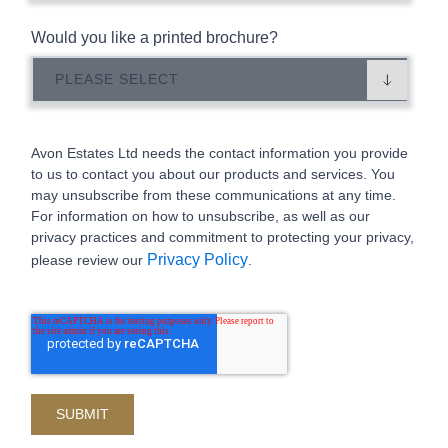
Would you like a printed brochure?
Avon Estates Ltd needs the contact information you provide
to us to contact you about our products and services. You
may unsubscribe from these communications at any time.
For information on how to unsubscribe, as well as our
privacy practices and commitment to protecting your privacy,
Privacy Policy
please review our
.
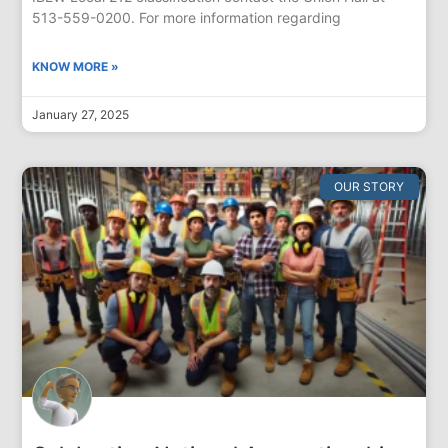
513-559-0200. For more information regarding
KNOW MORE »
January 27, 2025
OUR STORY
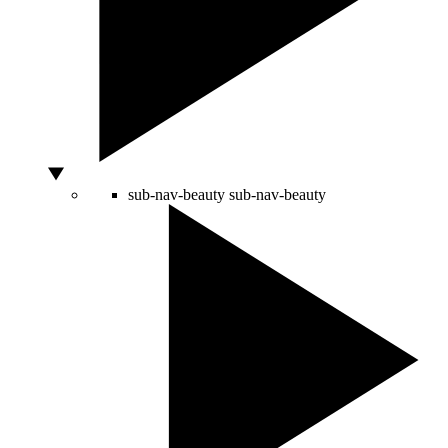
sub-nav-beauty
sub-nav-beauty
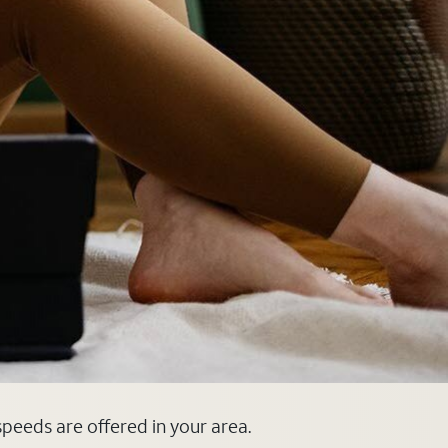
 speeds are offered in your area.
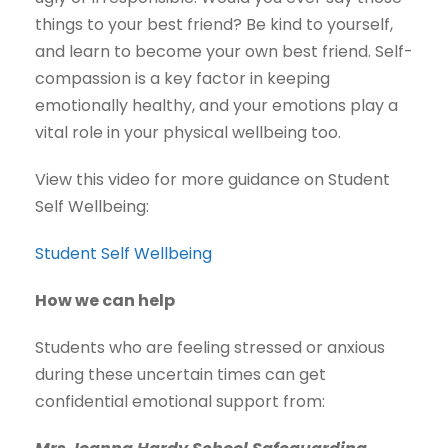
things to your best friend? Be kind to yourself,
and learn to become your own best friend. Self-
compassion is a key factor in keeping
emotionally healthy, and your emotions play a
vital role in your physical wellbeing too.
View this video for more guidance on Student
Self Wellbeing:
Student Self Wellbeing
How we can help
Students who are feeling stressed or anxious
during these uncertain times can get
confidential emotional support from:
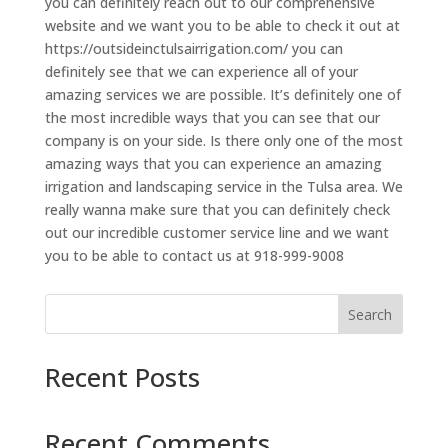
you can definitely reach out to our comprehensive
website and we want you to be able to check it out at
https://outsideinctulsairrigation.com/ you can
definitely see that we can experience all of your
amazing services we are possible. It’s definitely one of
the most incredible ways that you can see that our
company is on your side. Is there only one of the most
amazing ways that you can experience an amazing
irrigation and landscaping service in the Tulsa area. We
really wanna make sure that you can definitely check
out our incredible customer service line and we want
you to be able to contact us at 918-999-9008
Search
Recent Posts
Recent Comments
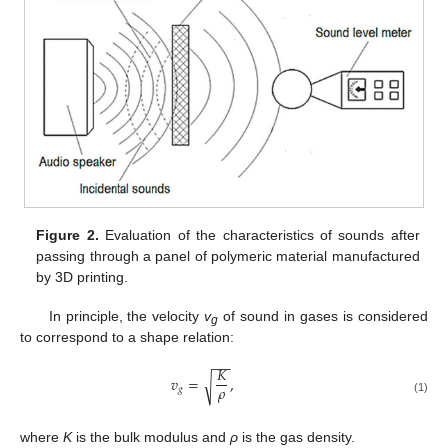
Figure 2.
Evaluation of the characteristics of sounds after
passing through a panel of polymeric material manufactured
by 3D printing.
In principle, the velocity
v
of sound in gases is considered
g
to correspond to a shape relation:
−
−
𝐾
𝑣
=
,
√
𝜌
𝑔
(1)
where
K
is the bulk modulus and
ρ
is the gas density.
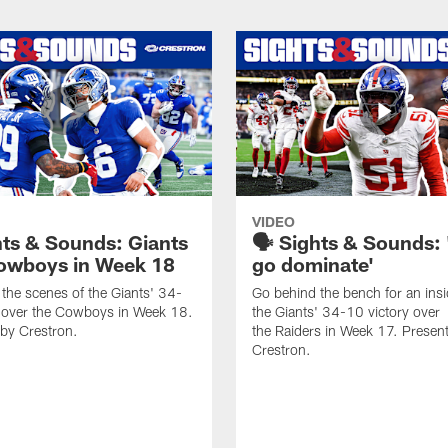
VIDEO
hts & Sounds: Giants
🗣️ Sights & Sounds: 
owboys in Week 18
go dominate'
the scenes of the Giants' 34-
Go behind the bench for an insi
y over the Cowboys in Week 18.
the Giants' 34-10 victory over
by Crestron.
the Raiders in Week 17. Presen
Crestron.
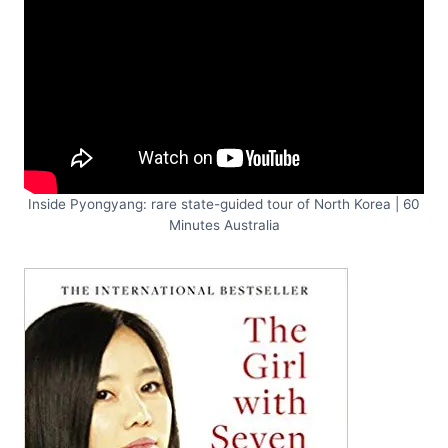
Inside Pyongyang: rare state-guided tour of North Korea | 60
Minutes Australia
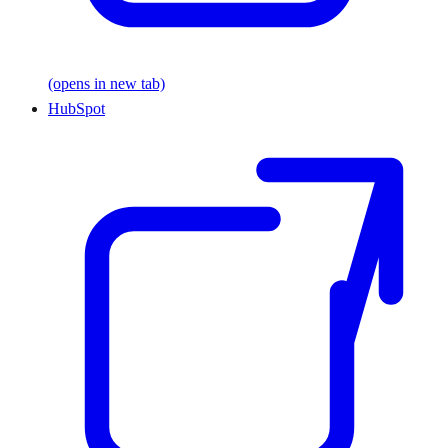
(opens in new tab)
HubSpot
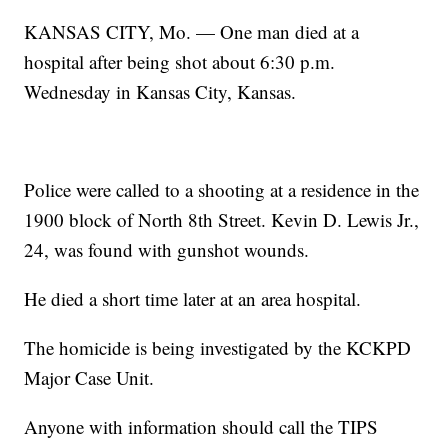
KANSAS CITY, Mo. — One man died at a
hospital after being shot about 6:30 p.m.
Wednesday in Kansas City, Kansas.
Police were called to a shooting at a residence in the
1900 block of North 8th Street. Kevin D. Lewis Jr.,
24, was found with gunshot wounds.
He died a short time later at an area hospital.
The homicide is being investigated by the KCKPD
Major Case Unit.
Anyone with information should call the TIPS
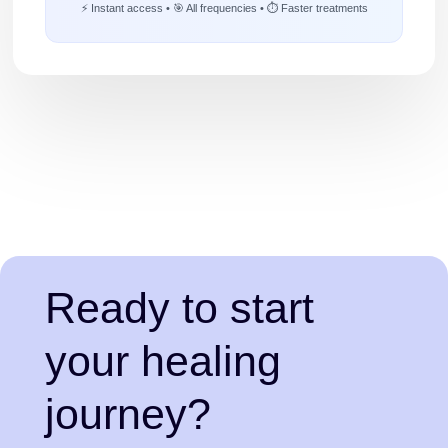
⚡ Instant access • 🎯 All frequencies • ⏱️ Faster treatments
Ready to start
your healing
journey?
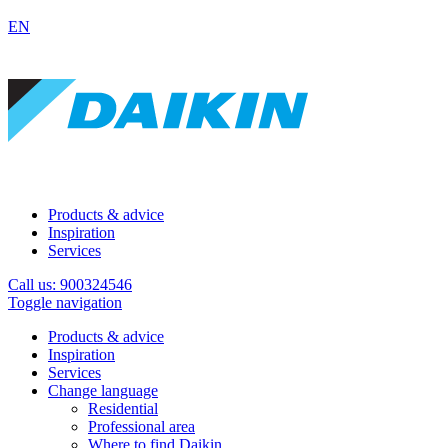
EN
Products & advice
Inspiration
Services
Call us: 900324546
Toggle navigation
Products & advice
Inspiration
Services
Change language
Residential
Professional area
Where to find Daikin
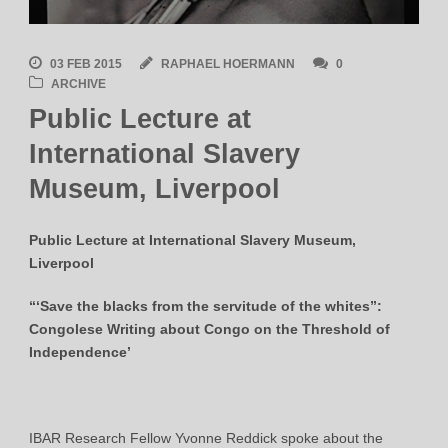
03 FEB 2015
RAPHAEL HOERMANN
0
ARCHIVE
Public Lecture at
International Slavery
Museum, Liverpool
Public Lecture at International Slavery Museum,
Liverpool
“‘Save the blacks from the servitude of the whites”:
Congolese Writing about Congo on the Threshold of
Independence’
IBAR Research Fellow Yvonne Reddick spoke about the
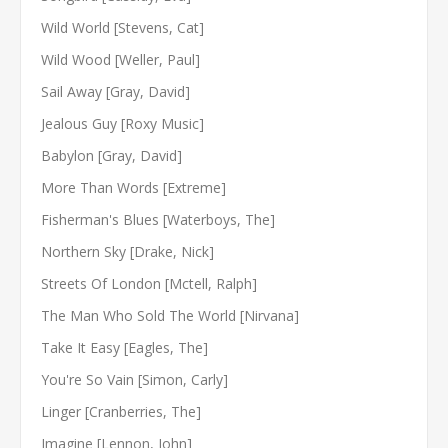
Wild World [Stevens, Cat]
Wild Wood [Weller, Paul]
Sail Away [Gray, David]
Jealous Guy [Roxy Music]
Babylon [Gray, David]
More Than Words [Extreme]
Fisherman's Blues [Waterboys, The]
Northern Sky [Drake, Nick]
Streets Of London [Mctell, Ralph]
The Man Who Sold The World [Nirvana]
Take It Easy [Eagles, The]
You're So Vain [Simon, Carly]
Linger [Cranberries, The]
Imagine [Lennon, John]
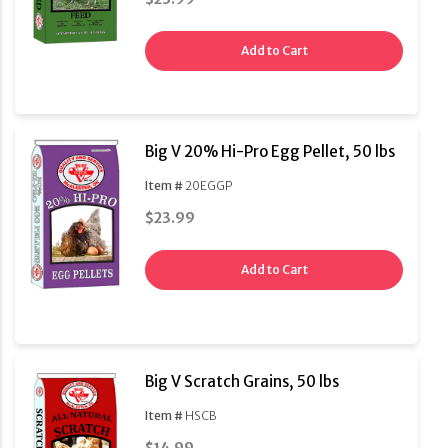
Add to Cart
Big V 20% Hi-Pro Egg Pellet, 50 lbs
Item #
20EGGP
$23.99
Add to Cart
Big V Scratch Grains, 50 lbs
Item #
HSCB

-----

Try it - Lines, not occurrences, are what count: report how many lines of the records above include the word "amazing", and nothing else.

Answer section - 2